[Start of Attachment]
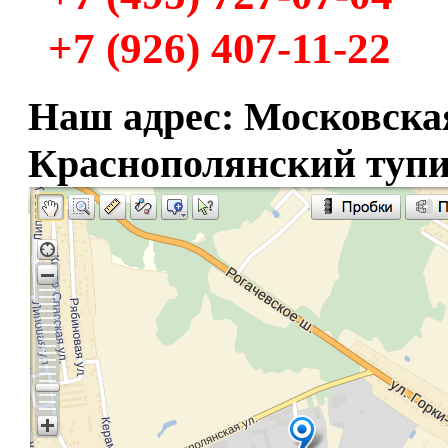
+7 (926) 407-11-22
Наш адрес: Московская 
Краснополянский тупи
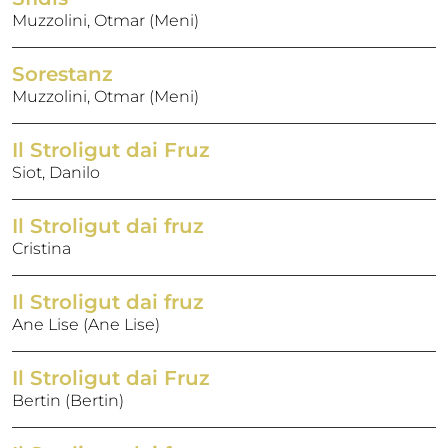
Muzzolini, Otmar (Meni)
Sorestanz
Muzzolini, Otmar (Meni)
Il Stroligut dai Fruz
Siot, Danilo
Il Stroligut dai fruz
Cristina
Il Stroligut dai fruz
Ane Lise (Ane Lise)
Il Stroligut dai Fruz
Bertin (Bertin)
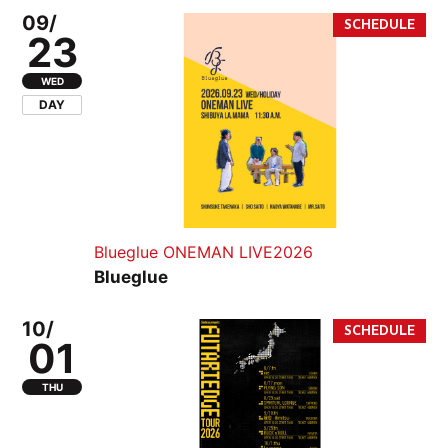
09/
23
WED
DAY
Blueglue ONEMAN LIVE2026
Blueglue
10/
01
THU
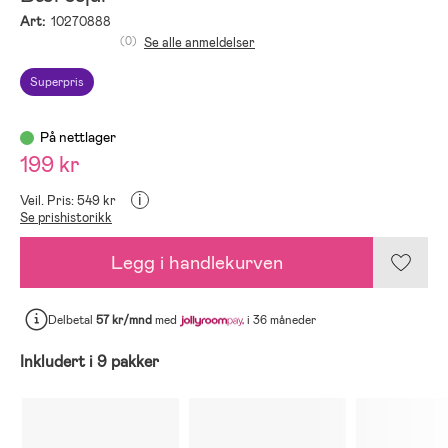
Art:
10270888
(0)
Se alle anmeldelser
Superpris
På nettlager
199 kr
i
Veil. Pris: 549 kr
Se prishistorikk
Legg i handlekurven
Delbetal
57 kr/mnd
med
i 36 måneder
Inkludert i 9 pakker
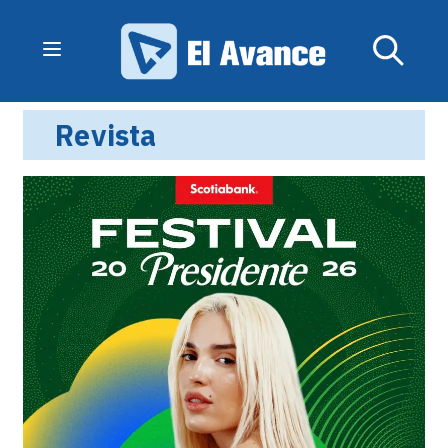
Revista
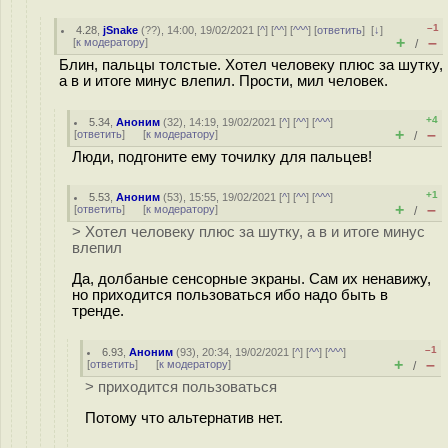
–1
4.28
,
jSnake
(
??
), 14:00, 19/02/2021 [
^
] [
^^
] [
^^^
] [
ответить
]
[
↓
]
+
–
[
к модератору
]
/
Блин, пальцы толстые. Хотел человеку плюс за шутку,
а в и итоге минус влепил. Прости, мил человек.
+4
5.34
,
Аноним
(
32
), 14:19, 19/02/2021 [
^
] [
^^
] [
^^^
]
+
–
[
ответить
]
[
к модератору
]
/
Люди, подгоните ему точилку для пальцев!
+1
5.53
,
Аноним
(
53
), 15:55, 19/02/2021 [
^
] [
^^
] [
^^^
]
+
–
[
ответить
]
[
к модератору
]
/
> Хотел человеку плюс за шутку, а в и итоге минус
влепил
Да, долбаные сенсорные экраны. Сам их ненавижу,
но приходится пользоваться ибо надо быть в
тренде.
–1
6.93
,
Аноним
(
93
), 20:34, 19/02/2021 [
^
] [
^^
] [
^^^
]
+
–
[
ответить
]
[
к модератору
]
/
> приходится пользоваться
Потому что альтернатив нет.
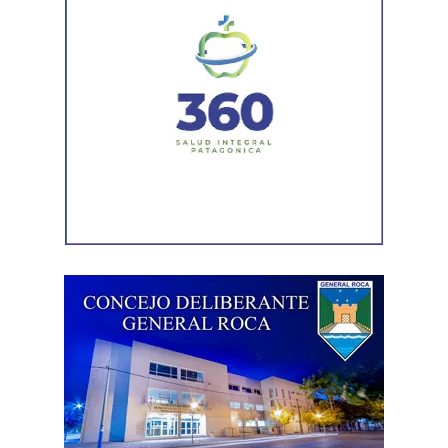
Las gestiones ante el BID comprenden un crédito de
85 millones de dólares destinado a ampliar la
producción, incorporar nuevas áreas bajo riego
y
fortalecer la capacidad de la provincia para enfrentar los
efectos del cambio climático;
y otro de 60 millones de
dólares para equipamiento y modernización de los
hospitales
.
El gobernador está acompañado por el ministro de
Desarrollo Económico y Productivo, Carlos Banacloy; el
ministro de Salud, Demetrio Thalasselis; el ministro de
Hacienda, Gabriel Sánchez y el director ejecutivo de la
Unidad Provincial de Coordinación y Ejecución del
Financiamiento Externo (UPCEFE), Martín Camiña.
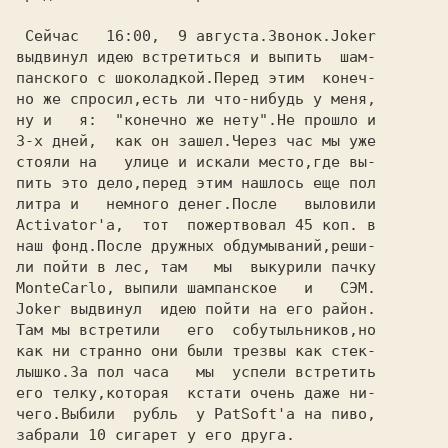
 Сейчас   16:00,  9 августа.Звонок.Joker

выдвинул идею встретиться и выпить  шам-

панского с шоколадкой.Перед этим  конеч-

но же спросил,есть ли что-нибудь у меня,

ну и   я:  "конечно же нету".Не прошло и

3-х дней,  как он зашел.Через час мы уже

стояли на   улице и искали место,где вы-

пить это дело,перед этим нашлось еще пол

литра и   немного денег.После   выловили

Activator'а,  тот  пожертвовал 45 коп. в

наш фонд.После дружных обдумываний,реши-

ли пойти в лес, там   мы  выкурили пачку

MonteCarlo, выпили шампанское   и   СЭМ.

Joker выдвинул  идею пойти на его район.

Там мы встретили   его  собутыльников,но

как ни странно они были трезвы как стек-

лышко.За пол часа   мы  успели встретить

его телку,которая  кстати очень даже ни-

чего.Выбили  рубль  у PatSoft'а на пиво,

забрали 10 сигарет у его друга.
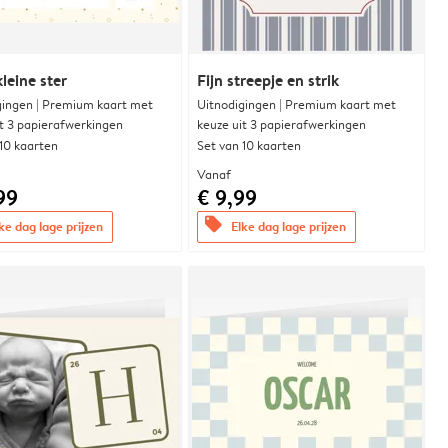
leine ster
Fijn streepje en strik
gingen | Premium kaart met
Uitnodigingen | Premium kaart met
it 3 papierafwerkingen
keuze uit 3 papierafwerkingen
 10 kaarten
Set van 10 kaarten
Vanaf
99
€ 9,99
offers
ke dag lage prijzen
Elke dag lage prijzen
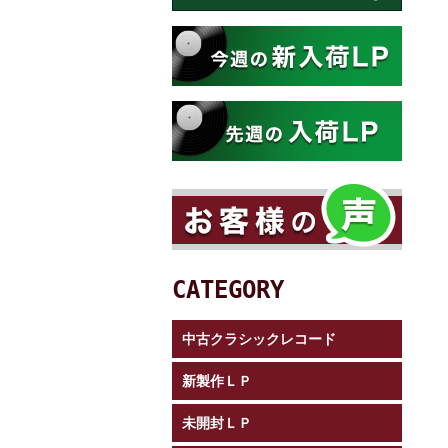
CATEGORY
中古クラシックレコード
新製作ＬＰ
未開封ＬＰ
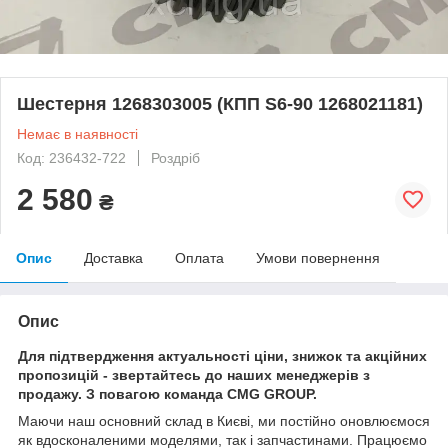
Шестерня 1268303005 (КПП S6-90 1268021181)
Немає в наявності
Код: 236432-722
Роздріб
2 580
₴
Опис
Доставка
Оплата
Умови повернення
Опис
Для підтвердження актуальності ціни, знижок та акційних
пропозицій - звертайтесь до наших менеджерів з
продажу. З повагою команда CMG GROUP.
Маючи наш основний склад в Києві, ми постійно оновлюємося
як вдосконаленими моделями, так і запчастинами. Працюємо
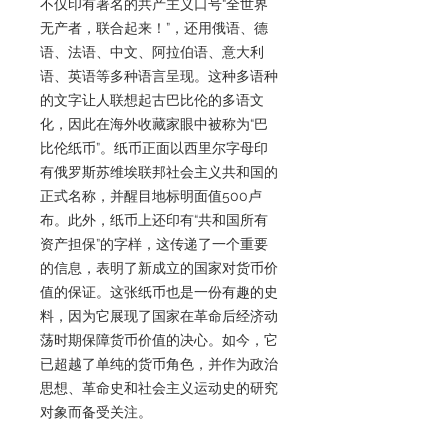
不仅印有著名的共产主义口号“全世界
无产者，联合起来！”，还用俄语、德
语、法语、中文、阿拉伯语、意大利
语、英语等多种语言呈现。这种多语种
的文字让人联想起古巴比伦的多语文
化，因此在海外收藏家眼中被称为“巴
比伦纸币”。纸币正面以西里尔字母印
有俄罗斯苏维埃联邦社会主义共和国的
正式名称，并醒目地标明面值500卢
布。此外，纸币上还印有“共和国所有
资产担保”的字样，这传递了一个重要
的信息，表明了新成立的国家对货币价
值的保证。这张纸币也是一份有趣的史
料，因为它展现了国家在革命后经济动
荡时期保障货币价值的决心。如今，它
已超越了单纯的货币角色，并作为政治
思想、革命史和社会主义运动史的研究
对象而备受关注。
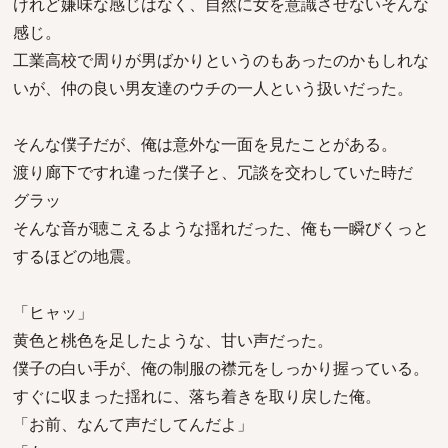
けれど嫌味な感じはなく、自然に女を意識させないそんな
感じ。
工業高校で周りが男ばかりというのもあったのかもしれな
いが、仲の良い男友達のウチの一人という扱いだった。
そんな僕子だが、俺は意外な一面を見たことがある。
渡り廊下ですれ違った僕子と、冗談を交わしていた時だ
グラッ
そんな音が聴こえるような揺れだった、俺も一瞬びくっと
するほどの地震。
「ヒャッ」
黄色と桃色を足したような、甘い声だった。
僕子の白い手が、俺の制服の襟元をしっかり握っている。
すぐに収まった揺れに、落ち着きを取り戻した俺。
「お前、なんて声だしてんだよ」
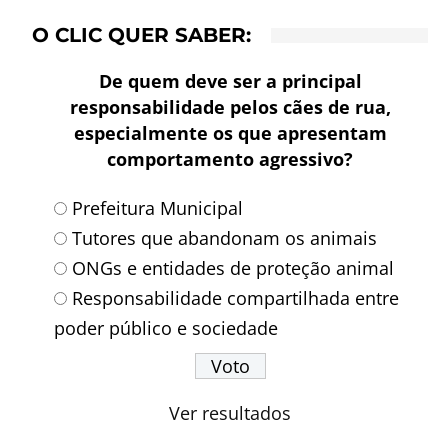
O CLIC QUER SABER:
De quem deve ser a principal
responsabilidade pelos cães de rua,
especialmente os que apresentam
comportamento agressivo?
Prefeitura Municipal
Tutores que abandonam os animais
ONGs e entidades de proteção animal
Responsabilidade compartilhada entre
poder público e sociedade
Ver resultados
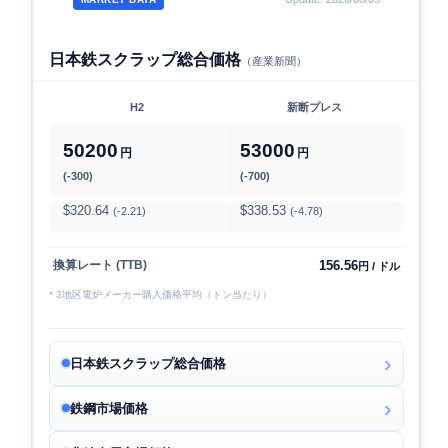
日本鉄スクラップ総合価格
（産業新聞）
H2
新断プレス
50200
53000
円
円
(-300)
(-700)
$320.64
$338.53
(-2.21)
(-4.78)
156.56
換算レート (TTB)
円 / ドル
* 3地区電炉メーカー購入価格平均（トン当たり）
日本鉄スクラップ総合価格
鉄鋼市場価格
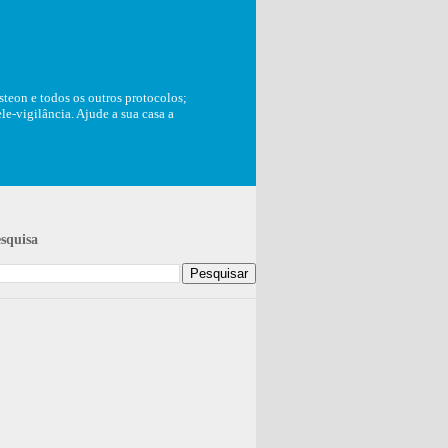
teon e todos os outros protocolos;
e-vigilância. Ajude a sua casa a
squisa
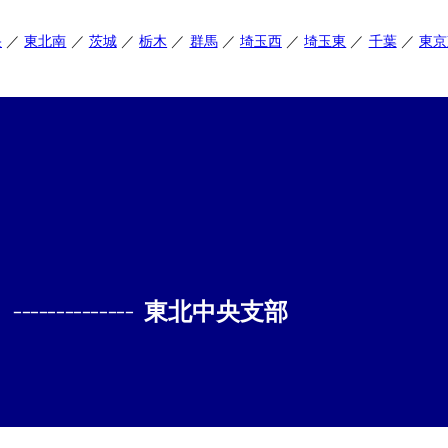
央
東北南
茨城
栃木
群馬
埼玉西
埼玉東
千葉
東京
--------------
東北中央支部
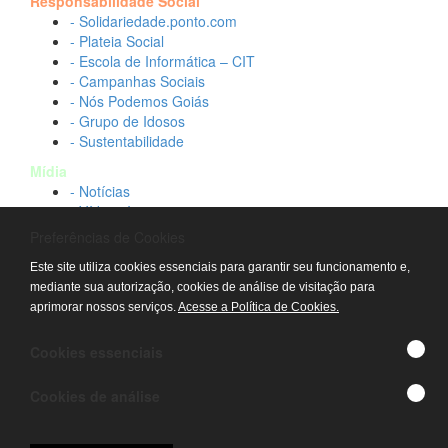
Responsabilidade Social
- Solidariedade.ponto.com
- Plateia Social
- Escola de Informática – CIT
- Campanhas Sociais
- Nós Podemos Goiás
- Grupo de Idosos
- Sustentabilidade
Mídia
- Notícias
- Vídeos Institucionais
- Idtech na TV
Preferências de Cookies
Contato
Este site utiliza cookies essenciais para garantir seu funcionamento e,
- Fale conosco
mediante sua autorização, cookies de análise de visitação para
- Trabalhe conosco
aprimorar nossos serviços.
Acesse a Política de Cookies.
- Sala de imprensa
© IDTECH, Hospital Estadual Alberto Rassi/HGG,
Cookies essenciais
Hemocentro de Goiás - TODOS OS DIREITOS
RESERVADOS
Cookies de análise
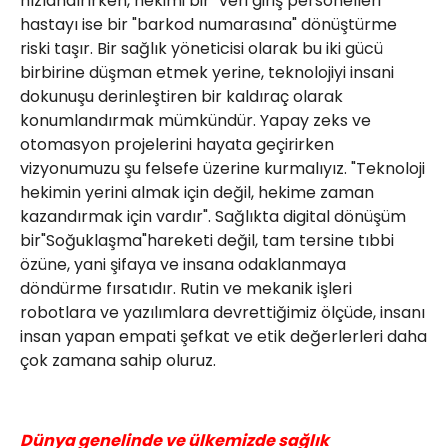
hızlandırırken, hekimi bir "veri giriş personelleri"
hastayı ise bir "barkod numarasına" dönüştürme
riski taşır. Bir sağlık yöneticisi olarak bu iki gücü
birbirine düşman etmek yerine, teknolojiyi insani
dokunuşu derinleştiren bir kaldıraç olarak
konumlandırmak mümkündür. Yapay zeks ve
otomasyon projelerini hayata geçirirken
vizyonumuzu şu felsefe üzerine kurmalıyız. "Teknoloji
hekimin yerini almak için değil, hekime zaman
kazandırmak için vardır". Sağlıkta digital dönüşüm
bir"Soğuklaşma"hareketi değil, tam tersine tıbbi
özüne, yani şifaya ve insana odaklanmaya
döndürme fırsatıdır. Rutin ve mekanik işleri
robotlara ve yazılımlara devrettiğimiz ölçüde, insanı
insan yapan empati şefkat ve etik değerlerleri daha
çok zamana sahip oluruz.
Dünya genelinde ve ülkemizde sağlık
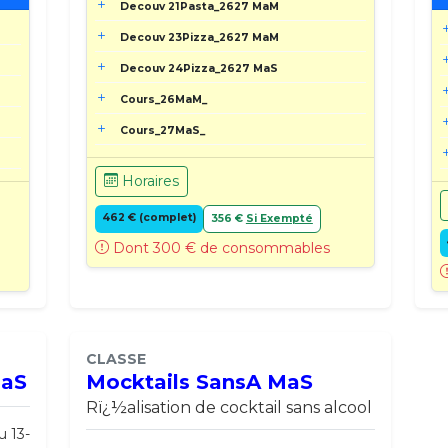
Decouv 21Pasta_2627 MaM
Decouv 23Pizza_2627 MaM
Decouv 24Pizza_2627 MaS
Cours_26MaM_
Cours_27MaS_
Horaires
462 € (complet)
356 €
Si Exempté
Dont 300 € de consommables
CLASSE
MaS
Mocktails SansA MaS
Rï¿½alisation de cocktail sans alcool
u 13-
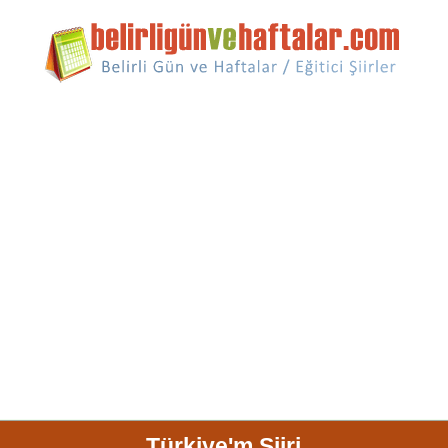
Türkiye'm Şiiri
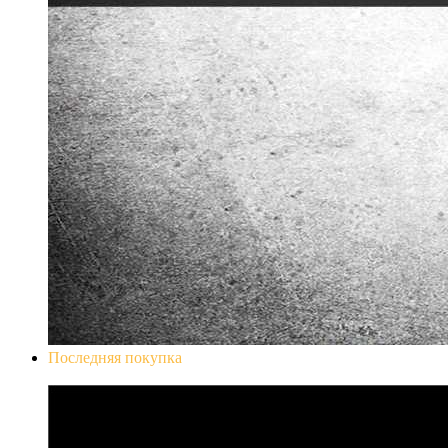
Последняя покупка
Don`t Starve Mega Pack 2020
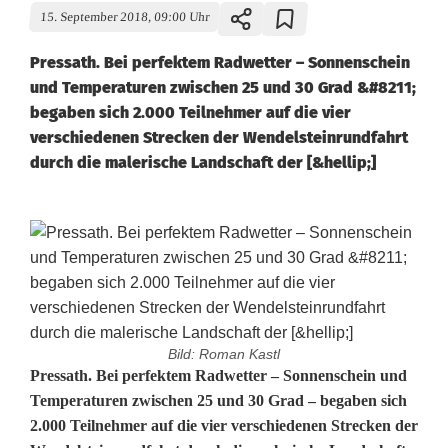
15. September 2018, 09:00 Uhr
Pressath. Bei perfektem Radwetter – Sonnenschein
und Temperaturen zwischen 25 und 30 Grad &#8211;
begaben sich 2.000 Teilnehmer auf die vier
verschiedenen Strecken der Wendelsteinrundfahrt
durch die malerische Landschaft der [&hellip;]
Bild: Roman Kastl
W
Pressath. Bei perfektem Radwetter – Sonnenschein und
Temperaturen zwischen 25 und 30 Grad – begaben sich
e
2.000 Teilnehmer auf die vier verschiedenen Strecken der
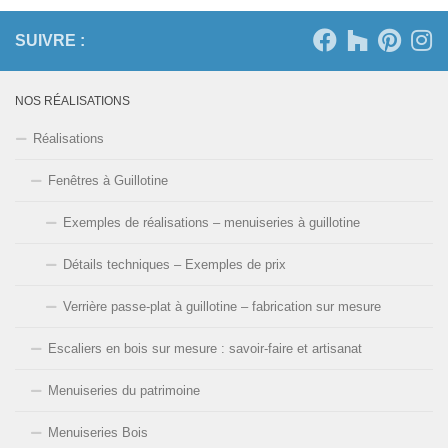
SUIVRE :
NOS RÉALISATIONS
Réalisations
Fenêtres à Guillotine
Exemples de réalisations – menuiseries à guillotine
Détails techniques – Exemples de prix
Verrière passe-plat à guillotine – fabrication sur mesure
Escaliers en bois sur mesure : savoir-faire et artisanat
Menuiseries du patrimoine
Menuiseries Bois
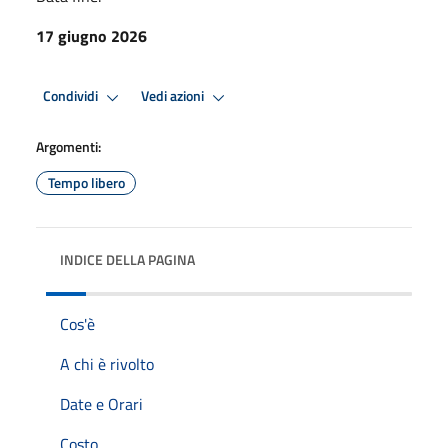
17 giugno 2026
Condividi
Vedi azioni
Argomenti:
Tempo libero
INDICE DELLA PAGINA
Cos'è
A chi è rivolto
Date e Orari
Costo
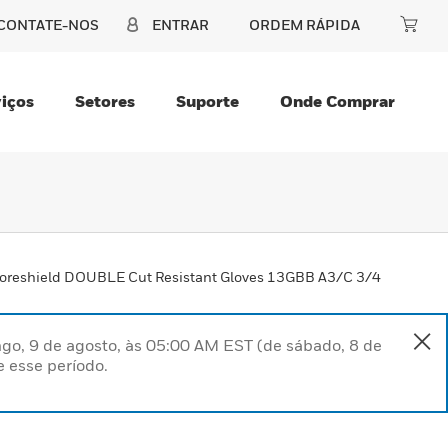
CONTATE-NOS
ENTRAR
ORDEM RÁPIDA
iços
Setores
Suporte
Onde Comprar
oreshield DOUBLE Cut Resistant Gloves 13GBB A3/C 3/4
go, 9 de agosto, às 05:00 AM EST (de sábado, 8 de
 esse período.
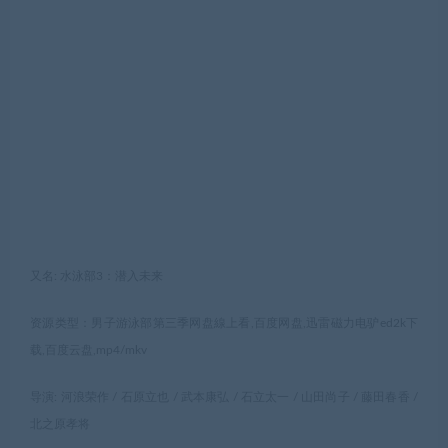
又名: 水泳部3：潜入未来
资源类型：男子游泳部第三季网盘線上看,百度网盘,迅雷磁力电驴ed2k下
载,百度云盘,mp4/mkv
导演: 河浪荣作 / 石原立也 / 武本康弘 / 石立太一 / 山田尚子 / 藤田春香 /
北之原孝将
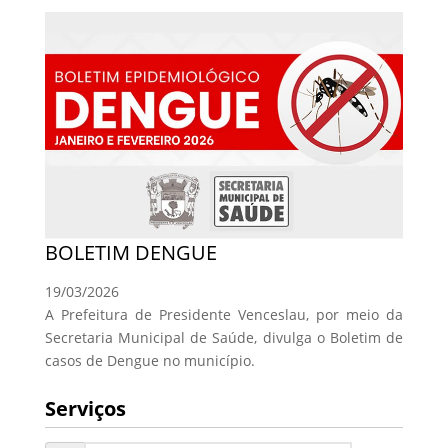
BOLETIM DENGUE
19/03/2026
A Prefeitura de Presidente Venceslau, por meio da
Secretaria Municipal de Saúde, divulga o Boletim de
casos de Dengue no município.
Serviços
[End of Attachment]
**Task goal:** Go through the records line by line and count those containing the string "Decouv". Give only the total.

**Output of the exercise:** 3